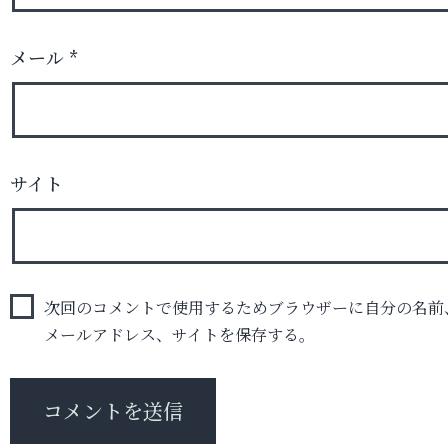
メール
*
サイト
次回のコメントで使用するためブラウザーに自分の名前
メールアドレス、サイトを保存する。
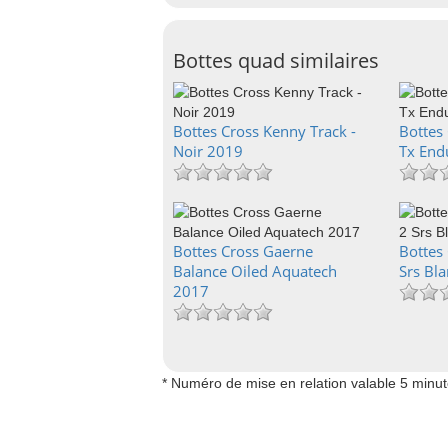
Bottes quad similaires
Bottes Cross Kenny Track -
Bottes
Noir 2019
Tx End
Bottes Cross Gaerne
Bottes 
Balance Oiled Aquatech
Srs Bl
2017
* Numéro de mise en relation valable 5 minu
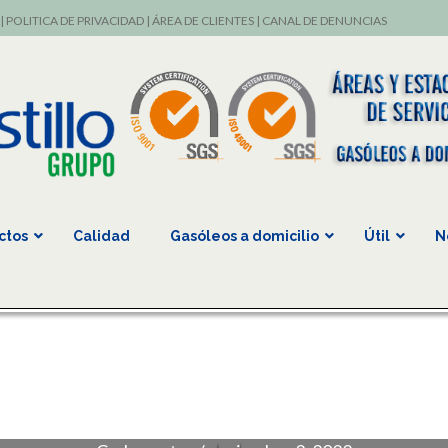
|
POLITICA DE PRIVACIDAD
|
ÁREA DE CLIENTES
|
CANAL DE DENUNCIAS
ctos
Calidad
Gasóleos a domicilio
Útil
N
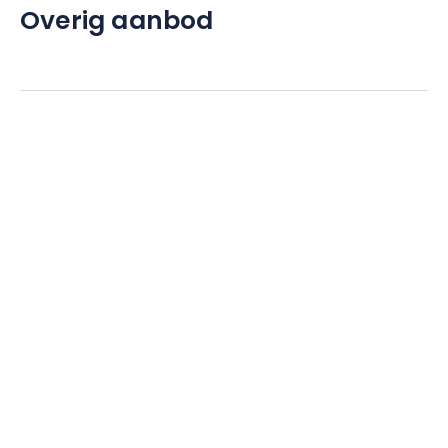
Overig aanbod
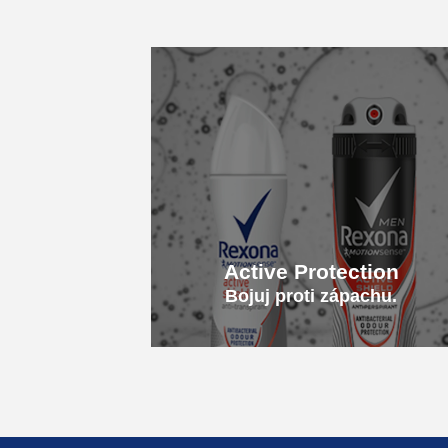
Active Protection
Bojuj proti zápachu.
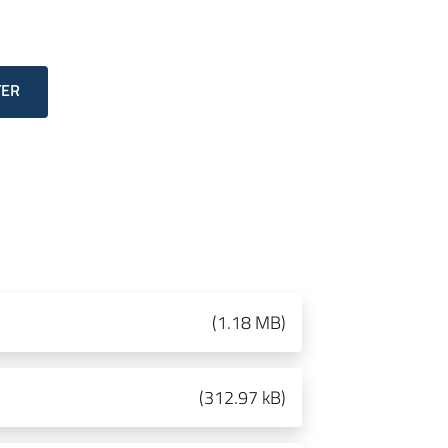
TER
(
1.18 MB
)
(
312.97 kB
)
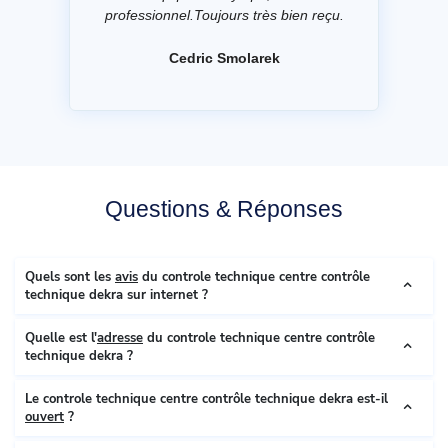
professionnel.Toujours très bien reçu.
Cedric Smolarek
Questions & Réponses
Quels sont les
avis
du controle technique centre contrôle
technique dekra sur internet ?
Quelle est l'
adresse
du controle technique centre contrôle
technique dekra ?
Le controle technique centre contrôle technique dekra est-il
ouvert
?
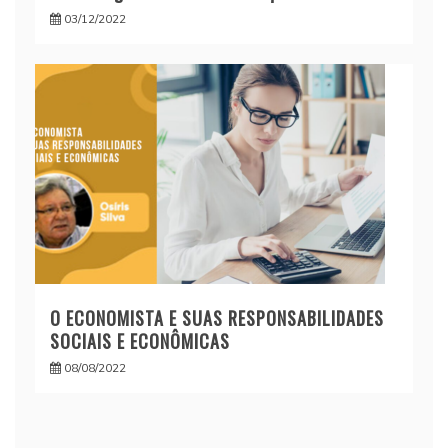
03/12/2022
O ECONOMISTA E SUAS RESPONSABILIDADES
SOCIAIS E ECONÔMICAS
08/08/2022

-- Problem statement --
Which lines of the listing include the string "technique"? Pull them out.

-- Expected answer --
du controle technique centre contrôle
technique dekra sur internet ?
du controle technique centre contrôle
technique dekra ?
Le controle technique centre contrôle technique dekra est-il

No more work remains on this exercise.